Unification of Airy structure in inelastic $\alpha$ +$^{16}$O scattering and $\alpha$-cluster structure with core excitation in $^{20}$Ne

TL;DR

This paper unifies the understanding of Airy structures in inelastic and elastic alpha + oxygen scattering with alpha-cluster states in neon-20, demonstrating a common origin and reproducing experimental observations through microscopic calculations.

Contribution

It presents a unified theoretical framework linking Airy structures in scattering with alpha-cluster states in neon-20, incorporating core excitation effects.

Findings

Reproduces the energy evolution of Airy minima in scattering data.

Identifies the connection between prerainbow/rainbow phenomena and alpha-cluster states.

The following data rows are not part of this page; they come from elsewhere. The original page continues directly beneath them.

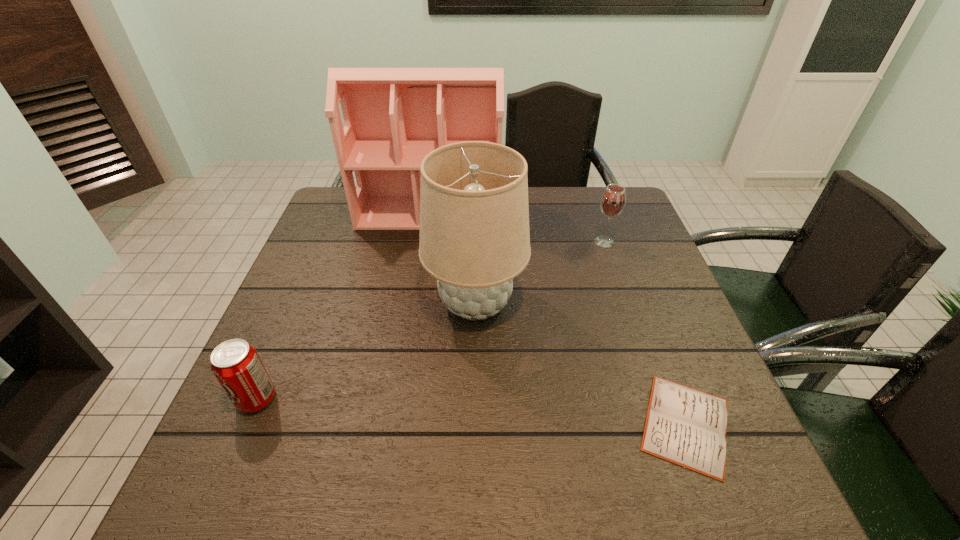 Where is `dollhouse`? This screenshot has height=540, width=960. dollhouse is located at coordinates (394, 117).

What are the coordinates of `the third nearest object` in the screenshot? It's located at pyautogui.click(x=474, y=239).

Locate an element on the screen. The image size is (960, 540). the fourth nearest object is located at coordinates (613, 200).

Find the location of a particular element. The width and height of the screenshot is (960, 540). the third tallest object is located at coordinates (613, 200).

I want to click on soda, so click(x=236, y=364).

Locate an element on the screen. The width and height of the screenshot is (960, 540). the leftmost object is located at coordinates (236, 364).

Image resolution: width=960 pixels, height=540 pixels. I want to click on the shortest object, so click(687, 427).

Find the location of a particular element. Image resolution: width=960 pixels, height=540 pixels. vacant space situated 0.400m on the front-facing side of the dollhouse is located at coordinates (410, 336).

Where is `vacant region located 0.120m on the left of the lampshade`? vacant region located 0.120m on the left of the lampshade is located at coordinates (375, 303).

Find the location of a particular element. The image size is (960, 540). free spot located 0.340m on the left of the third tallest object is located at coordinates (472, 242). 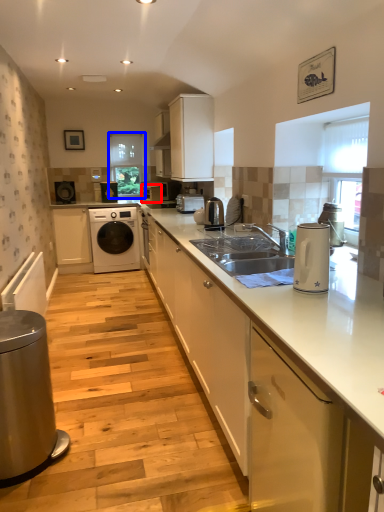 Question: Which of the following is the farthest to the observer, appliance (highlighted by a red box) or window screen (highlighted by a blue box)?

Choices:
 (A) appliance
 (B) window screen

Answer: (B) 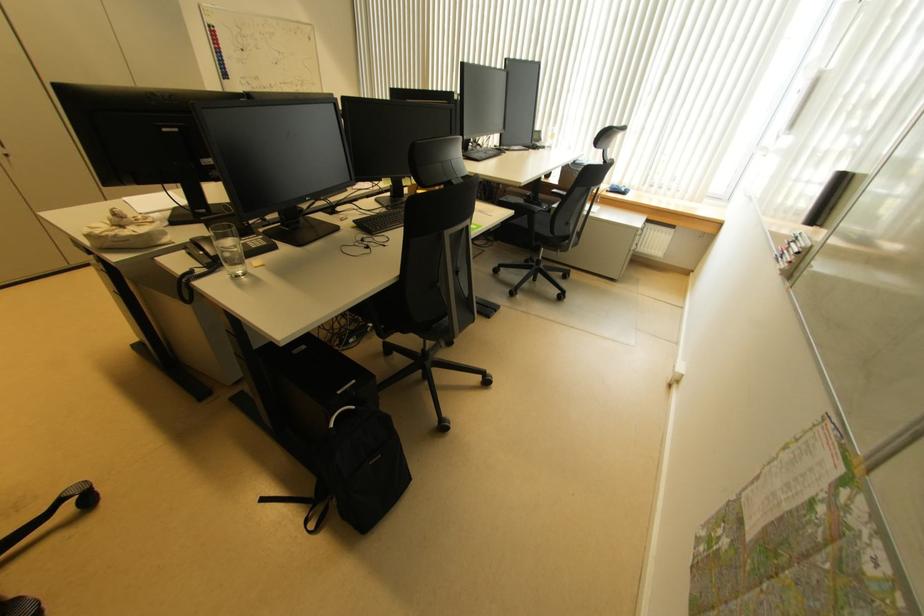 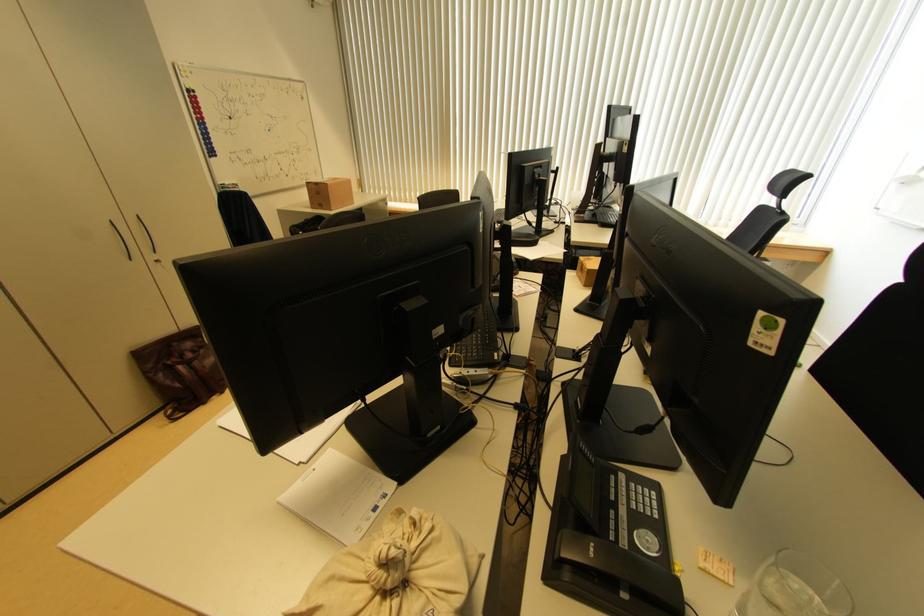 In the second image, find the point that corresponds to (116,229) in the first image.

(387, 597)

Shows the emergence of the K=0_3^+ alpha-cluster band is related to inelastic scattering features.

Abstract

The Airy structure of the nuclear rainbow and prerainbow in inelastic and elastic $\alpha+^{16}$O scattering is studied with the coupled channel method using a folding potential derived from the microscopic wave functions of $^{16}$O. The theoretical calculations reproduce the characteristic energy evolution of the Airy minimum of the experimental angular distributions. The energy levels with $\alpha$-cluster structure in $^{20}$Ne are reproduced well using the potentials determined from the analysis of scattering. It is shown that the emergence of the $K=0_3^+$ $\alpha$-cluster band with core excitation at 7.19 MeV in $^{20}$Ne is intimately related to the emergence of the prerainbow and rainbow in inelastic scattering to the $^{16}$O($0^+_2$). It is found that the $\alpha$-cluster states with core excitation, the prerainbow and the rainbow in inelastic scattering are understood in a unified way as well as in the case of elastic scattering.